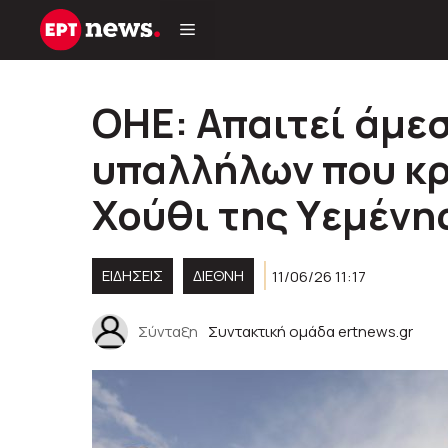
Μετάβαση
σε
περιεχόμενο
ΟΗΕ: Απαιτεί άμε
υπαλλήλων που κρ
Χούθι της Υεμένης
ΕΙΔΗΣΕΙΣ
ΔΙΕΘΝΗ
11/06/26 11:17
Σύνταξη
Συντακτική ομάδα ertnews.gr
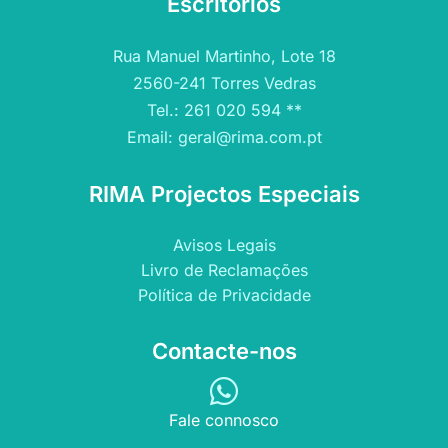
Escritórios
Rua Manuel Martinho, Lote 18
2560-241 Torres Vedras
Tel.: 261 020 594 **
Email: geral@rima.com.pt
RIMA Projectos Especiais
Avisos Legais
Livro de Reclamações
Política de Privacidade
Contacte-nos
Fale connosco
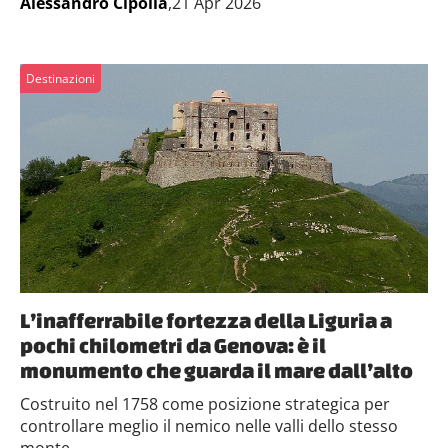
Alessandro Cipolla
,21 Apr 2026
Destinazioni
L’inafferrabile fortezza della Liguria a
pochi chilometri da Genova: è il
monumento che guarda il mare dall’alto
Costruito nel 1758 come posizione strategica per
controllare meglio il nemico nelle valli dello stesso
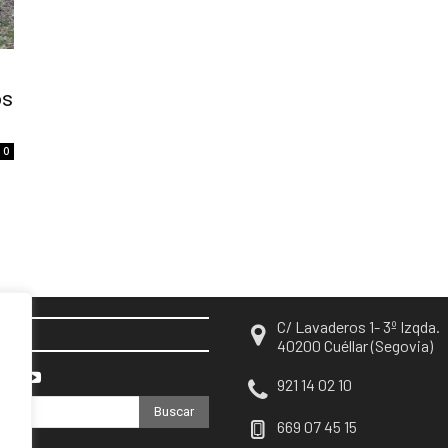
os
0
C/ Lavaderos 1- 3º Izqda.
EN
40200 Cuéllar (Segovia)
921 14 02 10
Buscar
669 07 45 15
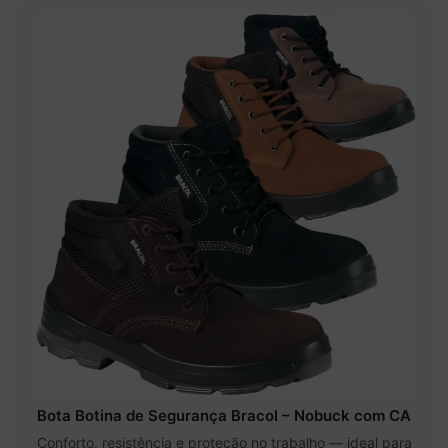
Bota Botina de Segurança Bracol – Nobuck com CA
Conforto, resistência e proteção no trabalho — ideal para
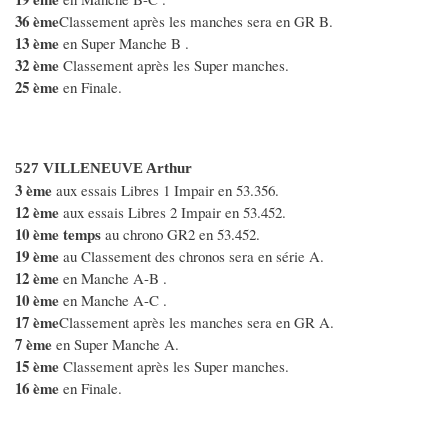
36 ème
Classement après les manches sera en GR B.
13 ème
en Super Manche B .
32 ème
Classement après les Super manches.
25 ème
en Finale.
527 VILLENEUVE Arthur
3 ème
aux essais Libres 1 Impair en 53.356.
12 ème
aux essais Libres 2 Impair en 53.452.
10 ème temps
au chrono GR2 en 53.452.
19 ème
au Classement des chronos sera en série A.
12 ème
en Manche A-B .
10 ème
en Manche A-C .
17 ème
Classement après les manches sera en GR A.
7 ème
en Super Manche A.
15 ème
Classement après les Super manches.
16 ème
en Finale.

Work instruction:
Keep the pictures out while you retype all of the data above exactly as it appears.

Response to the task:
Μετάβαση
σε
περιεχόμενο
ΟΗΕ: Απαιτεί άμε
υπαλλήλων που κρ
Χούθι της Υεμένης
ΕΙΔΗΣΕΙΣ
ΔΙΕΘΝΗ
11/06/26 11:17
Σύνταξη
Συντακτική ομάδα ertnews.gr
Escritórios
Rua Manuel Martinho, Lote 18
2560-241 Torres Vedras
Tel.: 261 020 594 **
Email: geral@rima.com.pt
RIMA Projectos Especiais
Avisos Legais
Livro de Reclamações
Política de Privacidade
Contacte-nos
Fale connosco
Alessandro Cipolla
,21 Apr 2026
Destinazioni
L’inafferrabile fortezza della Liguria a
pochi chilometri da Genova: è il
monumento che guarda il mare dall’alto
Costruito nel 1758 come posizione strategica per
controllare meglio il nemico nelle valli dello stesso
os
0
C/ Lavaderos 1- 3º Izqda.
EN
40200 Cuéllar (Segovia)
921 14 02 10
Buscar
669 07 45 15
Bota Botina de Segurança Bracol – Nobuck com CA
Conforto, resistência e proteção no trabalho — ideal para
36 ème
Classement après les manches sera en GR B.
13 ème
en Super Manche B .
32 ème
Classement après les Super manches.
25 ème
en Finale.
527 VILLENEUVE Arthur
3 ème
aux essais Libres 1 Impair en 53.356.
12 ème
aux essais Libres 2 Impair en 53.452.
10 ème temps
au chrono GR2 en 53.452.
19 ème
au Classement des chronos sera en série A.
12 ème
en Manche A-B .
10 ème
en Manche A-C .
17 ème
Classement après les manches sera en GR A.
7 ème
en Super Manche A.
15 ème
Classement après les Super manches.
16 ème
en Finale.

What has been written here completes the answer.